Tom Dunne's Music & Me: Phoebe Bridgers' bitchin' guitar antics kept up a proud tradition

Phoebe Bridgers smashes her guitar on Saturday Night Live.
In other good news my plans for a Westworld style Rock Island that music legends can be sent to before they destroy their own legacy is at an advanced stage. Too late I know for Morrissey, Johnny Rotten or Ian Brown, but this has been no easy task and anyway, I’m doing it for the kids.
My mission took on extra impetus in the last few weeks when the known rock world, and its leader David Crosby, decided to weigh in heavily after Phoebe Bridgers destroyed a guitar on Saturday Night Live. It was a major faux pas for the skeleton-suited one. Only men are allowed break guitars. Hadn’t Phoebe gotten the memo?
Crosby labelled her “pathetic” and as the backlash gathered pace he helpfully explained that guitars are for playing, not for “childish stage drama”. Eventually he would add that it was “what you do if you can’t write”, which inspired even Flea to tweet “Hendrix can’t write?”.
But it was left to Bridger’s to end the argument. Younger, better versed in the ways of social media and aware that 280 characters is a limit not an aspiration, she tweeted just two words to Crosby: “Little Bitch,” she said. Twitter knows a knockout blow when it sees it. It was “OK Boomer”, but better.
So when did destroying a guitar become a red flag event. Guitars have been destroyed dramatically and to great effect by Pete Townsend, The Clash, Kurt Cobain, The Kings Of Leon, Hendrix, Green Day, Muse and most American hair bands.
Pete probably started it. He destroyed 35 guitars in 1967 alone, which history will show was a bad year to be a guitar. That was the year when Hendrix burnt his at the Monterey Pop festival. Jimi kneeling over the burning guitar, pouring fuel on the flames and still somehow tempting music out of it was one of the defining images of the '60s.
It captured a certain essence of the times. Rock gigs by acts like Hendrix, The Who and others were driving audiences into a frenzy. They were reaching a climax from which there seemed to be no release. Smashing the guitar was a cathartic escape. It was symbolic, fitting, utterly final. Girl we couldn’t get much higher.
It also took no prisoners in terms of the generation gap. No one of a conservative bent could understand the wanton destruction of musical instruments. This was all the evidence they needed to confirm that demonic forces were at work and their children in league with the devil. There was no hiding your hand.
It was a baton that was almost passed from generation to generation. When Paul Simonon of the Clash destroyed his bass onstage at the NY Palladium it was if my generation, punk and proud, had come of age. Pennie Smith’s image, the cover of London Calling, is often referred to as rock’s greatest photo.
Despite advice, I ‘tried it at home'. For an RTÉ video with my first band, The End, we asked if we could destroy a guitar.
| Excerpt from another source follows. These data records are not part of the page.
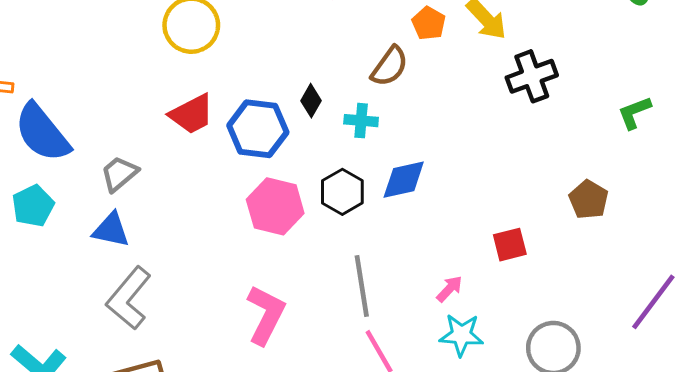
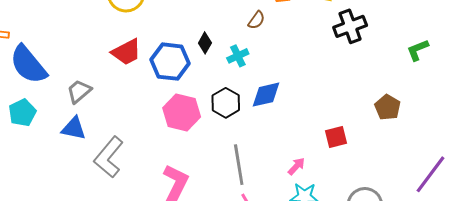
brown semicircle: (390, 66) -> (256, 20), size x0.7
cyan cross: (361, 121) -> (238, 56), turned -30
gray L-shape: (129, 298) -> (109, 157), moved

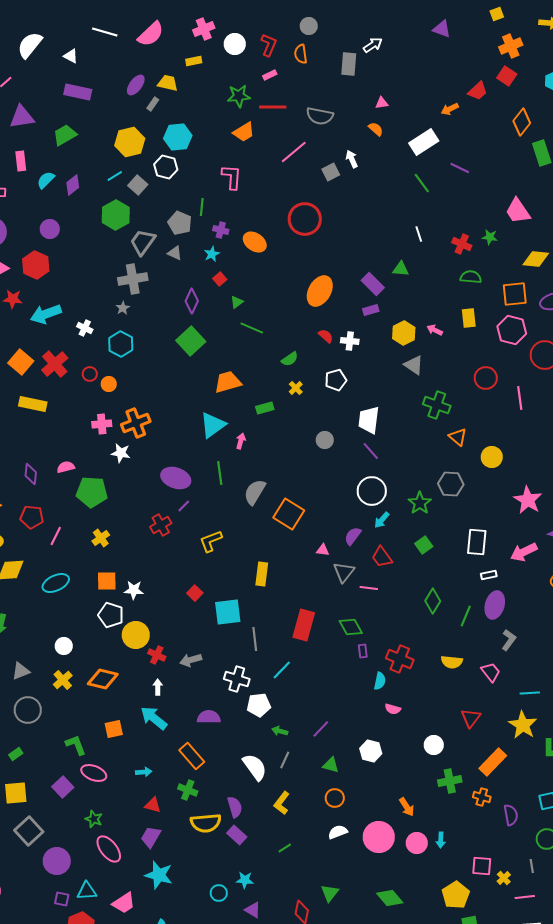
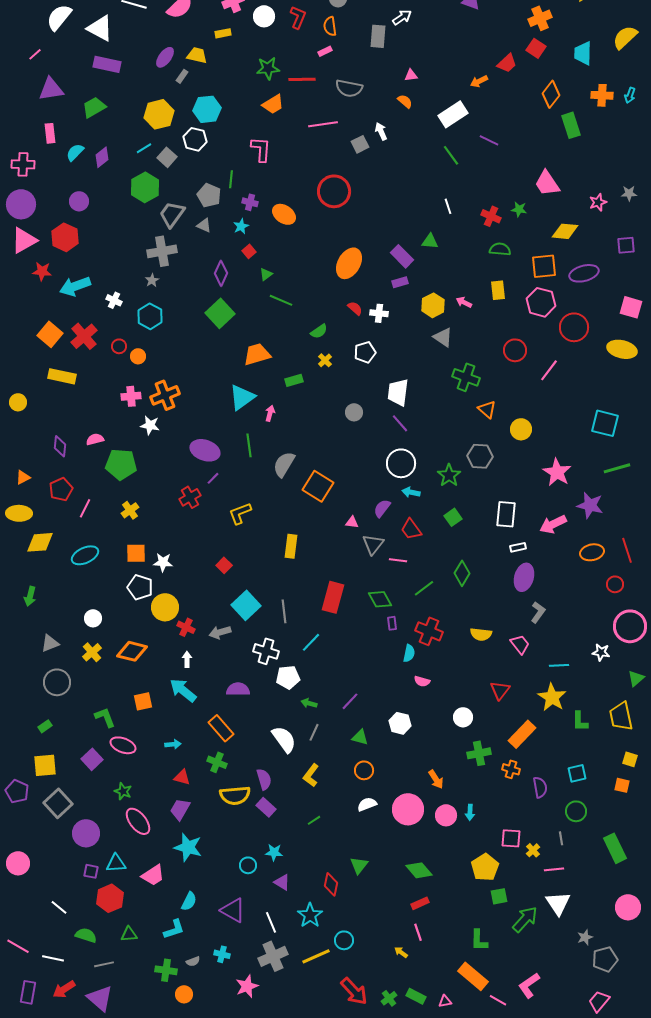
white triangle: (71, 56) -> (100, 28), size x1.8
pink rectangle: (270, 75) -> (325, 51), moved
pink line: (294, 152) -> (323, 124), turned 32
pink line: (520, 398) -> (549, 370), turned 45
red pentagon: (32, 517) -> (61, 489), turned -30
cyan arrow: (382, 520) -> (411, 492), turned 60
cyan square: (228, 612) -> (246, 605), moved, turned -36
green line: (466, 616) -> (424, 588), moved, turned 30

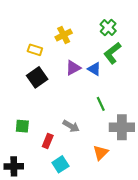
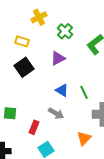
green cross: (108, 28) -> (65, 31), moved
yellow cross: (64, 35) -> (39, 17), moved
blue triangle: (94, 69) -> (62, 90), moved

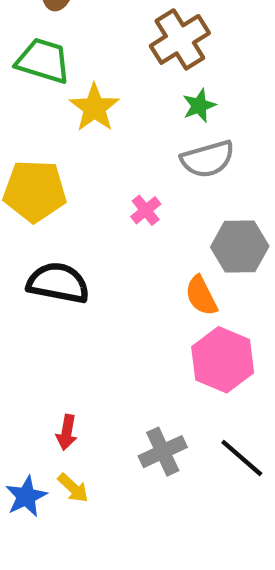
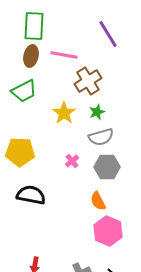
green trapezoid: (43, 61) -> (24, 91), turned 136
yellow star: (94, 108) -> (64, 113), moved
gray hexagon: (240, 247) -> (107, 167), moved

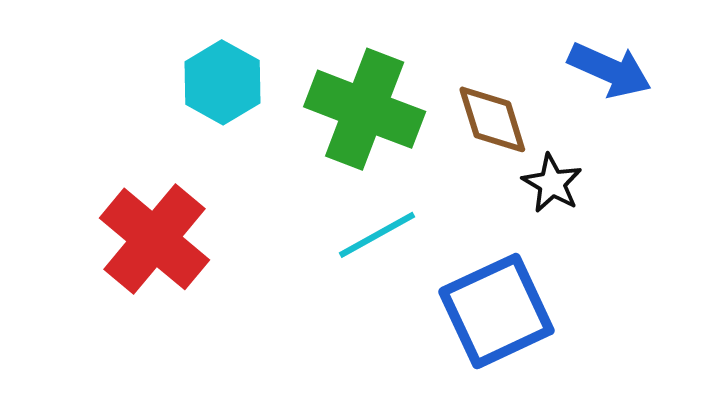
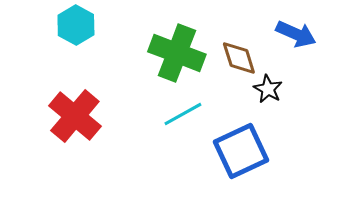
cyan hexagon: (222, 82) -> (76, 25), moved

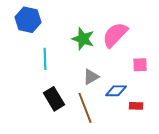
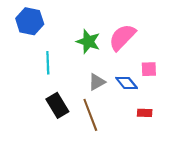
blue diamond: (116, 91) -> (127, 83), moved, turned 50

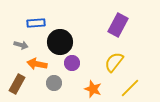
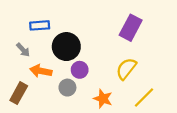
gray arrow: (21, 45) -> (23, 50), turned 32
gray circle: (54, 83) -> (67, 88), moved

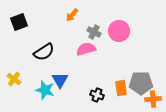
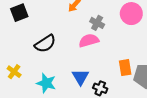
pink circle: (119, 31) -> (131, 14), moved
blue triangle: (60, 80) -> (80, 77), moved
orange rectangle: (121, 88) -> (125, 68), moved

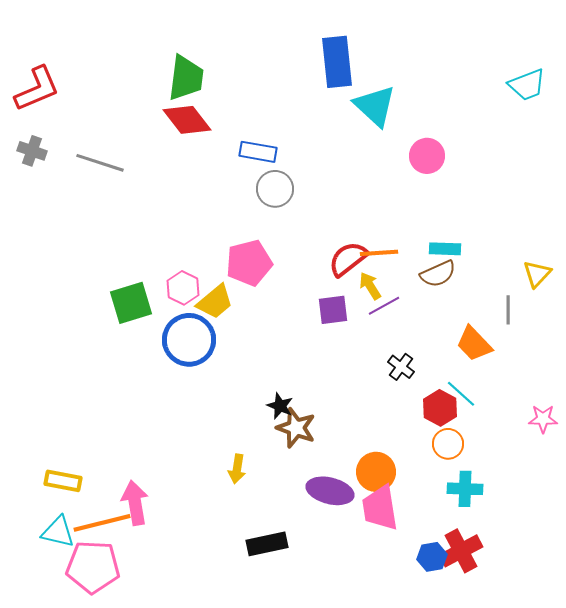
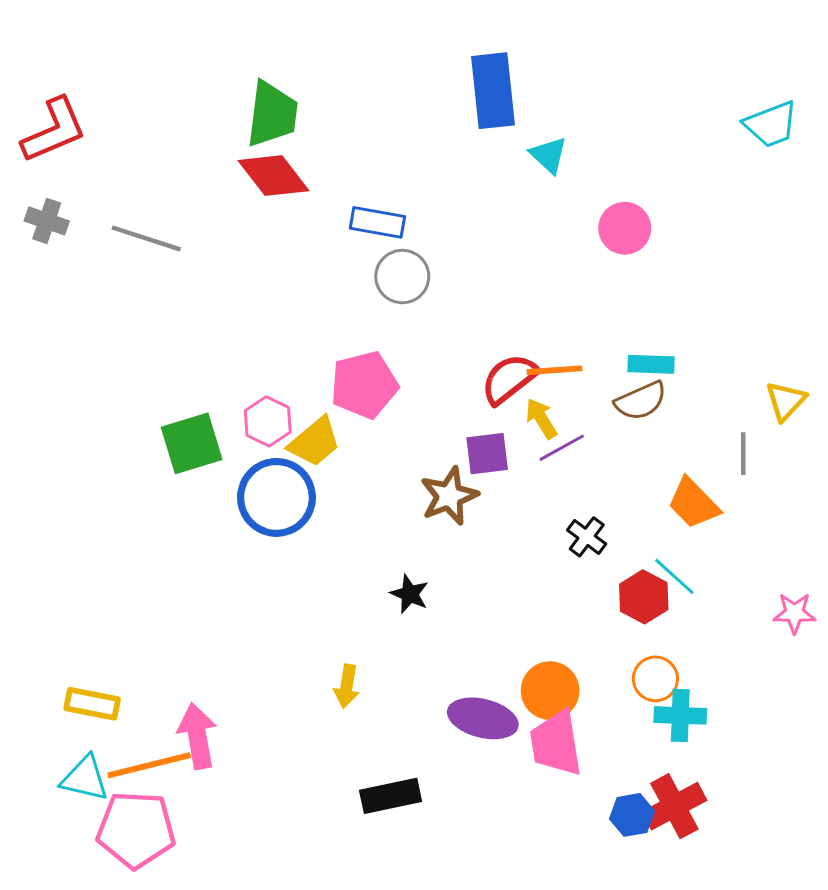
cyan triangle: (375, 106) -> (549, 155), size x0.6
brown star: (296, 428) -> (449, 496), moved, turned 30
orange circle: (448, 444) -> (655, 679), moved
We were told it was a Health and Safety issue for the camera crew. We asked could we smash a vase with the guitar but it was another ‘no'. We compromised on hitting the vase with the guitar but not smashing it.
In the final shoot it just looked like the vase had been swept out of shot by a golf club. It was more a vanishing act, a slight of hand, than an act of wanton destruction. One minute there was a vase, next minute there wasn’t. Much like the band itself.
Crosby, it is worth noting, is the man who once said that to have been in band just after the invention of the pill but just before the arrival of Aids was the time to be alive. And I am quite sure he was correct. I doubt there are many had a better time in the 1960s, or indeed the '70s.
This might have been the time to take him to my Westworld Island, when his reputation as the hippies’ hippy, the artist’s artist and the coolest man in music was still intact. A time long before social media.
He would like his new home. The island will feature robotic roadies, fans and corrupt managers. There will only be three types of buildings: airports, hotels and venues. “It’s just a big solo tour, David,” I’ll tell him, “it’s just that it never ends.” He won’t notice a thing.